CAL FIRE owns its own fleet of air tankers, tactical aircraft and helicopters, which are managed under the Aviation Management Program. Additional aviation resources are leased by the department when needed. All of the fixed wing aircraft, while owned by CAL FIRE, are piloted and maintained by DynCorp International. The CAL FIRE Air Program is one of the largest non-military air programs in the country, consisting of twenty-three (23) Grumman S-2 Tracker (S-2T version) 1,200 gallon fixed wing turboprop air tankers, fourteen (14) North American Rockwell OV-10 Bronco fixed wing turboprop air tactical aircraft and twelve (12) Bell UH-1H Super Huey helicopters. CAL FIRE has also now begun operating new Sikorsky S-70i Firehawk helicopters for aerial firefighting support including water drops and is planning to acquire up to twelve (12) of these rotorcraft to replace the aging Bell UH-1H Super Huey fleet.  From the thirteen (13) air attack and ten (10) helitack bases located statewide, aircraft can reach most fires within 20 minutes.

Aircraft are a prominent feature of CAL FIRE, especially during the summer fire season. Both fixed- and rotary-wing aircraft are employed. Helicopters (also known as rotorcraft or rotary wing aircraft) are used to transport firefighting "Helitack Crews" into fire areas. They also drop water and retardant chemicals on fires. Fixed-wing aircraft are used for command, observation, and to drop retardant chemicals on fires.

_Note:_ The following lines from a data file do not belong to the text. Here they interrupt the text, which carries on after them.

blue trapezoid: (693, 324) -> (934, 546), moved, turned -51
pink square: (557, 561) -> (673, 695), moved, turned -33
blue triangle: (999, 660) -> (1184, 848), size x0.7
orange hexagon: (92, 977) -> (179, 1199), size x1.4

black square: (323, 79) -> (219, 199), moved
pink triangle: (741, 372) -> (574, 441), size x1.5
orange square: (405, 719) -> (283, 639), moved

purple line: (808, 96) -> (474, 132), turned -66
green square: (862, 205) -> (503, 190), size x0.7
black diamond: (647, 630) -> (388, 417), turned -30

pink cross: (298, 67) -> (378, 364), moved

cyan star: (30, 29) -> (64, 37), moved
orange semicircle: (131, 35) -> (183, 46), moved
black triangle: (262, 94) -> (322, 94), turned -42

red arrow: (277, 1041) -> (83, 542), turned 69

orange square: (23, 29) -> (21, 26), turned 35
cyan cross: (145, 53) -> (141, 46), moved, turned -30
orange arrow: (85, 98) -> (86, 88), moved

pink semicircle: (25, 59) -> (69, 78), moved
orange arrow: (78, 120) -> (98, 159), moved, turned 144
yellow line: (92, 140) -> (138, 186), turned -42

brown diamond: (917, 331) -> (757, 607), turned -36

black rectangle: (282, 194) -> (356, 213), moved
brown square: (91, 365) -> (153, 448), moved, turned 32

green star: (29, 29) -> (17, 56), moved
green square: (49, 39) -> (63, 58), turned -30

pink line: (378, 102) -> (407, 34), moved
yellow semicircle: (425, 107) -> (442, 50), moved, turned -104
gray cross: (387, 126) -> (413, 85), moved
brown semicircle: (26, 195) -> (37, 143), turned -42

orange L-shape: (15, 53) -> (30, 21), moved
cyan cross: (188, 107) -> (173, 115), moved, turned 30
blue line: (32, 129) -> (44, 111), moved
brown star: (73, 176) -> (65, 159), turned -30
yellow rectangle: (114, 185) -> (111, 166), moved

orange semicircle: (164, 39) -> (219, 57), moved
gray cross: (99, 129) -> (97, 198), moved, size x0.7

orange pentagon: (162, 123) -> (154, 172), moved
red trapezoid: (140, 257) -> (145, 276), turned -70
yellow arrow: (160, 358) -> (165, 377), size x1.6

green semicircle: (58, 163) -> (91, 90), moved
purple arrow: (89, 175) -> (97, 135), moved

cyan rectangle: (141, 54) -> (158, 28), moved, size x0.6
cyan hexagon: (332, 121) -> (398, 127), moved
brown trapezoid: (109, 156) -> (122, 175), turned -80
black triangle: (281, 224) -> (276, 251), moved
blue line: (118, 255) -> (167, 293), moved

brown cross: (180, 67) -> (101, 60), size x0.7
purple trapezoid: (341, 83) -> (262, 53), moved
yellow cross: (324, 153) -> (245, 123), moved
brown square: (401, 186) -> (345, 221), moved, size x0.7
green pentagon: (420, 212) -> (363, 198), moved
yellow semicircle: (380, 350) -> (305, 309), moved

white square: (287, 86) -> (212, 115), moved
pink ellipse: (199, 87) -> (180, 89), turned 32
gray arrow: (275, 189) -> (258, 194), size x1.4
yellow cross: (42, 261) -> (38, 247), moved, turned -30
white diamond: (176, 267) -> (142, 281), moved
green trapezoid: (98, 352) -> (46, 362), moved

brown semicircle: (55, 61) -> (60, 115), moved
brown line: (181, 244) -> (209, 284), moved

CAL FIRE contracted in the past with 10 Tanker Air Carrier for three years' of exclusive use of their McDonnell Douglas DC-10-10 heavy air tanker known as Tanker 910 for aerial firefighting at a cost of $5 million per year. Additional access was also provided to DC-10-30 air tankers, being Tanker 911 and Tanker 912. In 2014 Tanker 910 was retired; however, 10 Tanker Air Carrier continues to currently operate several DC-10-30 air tankers.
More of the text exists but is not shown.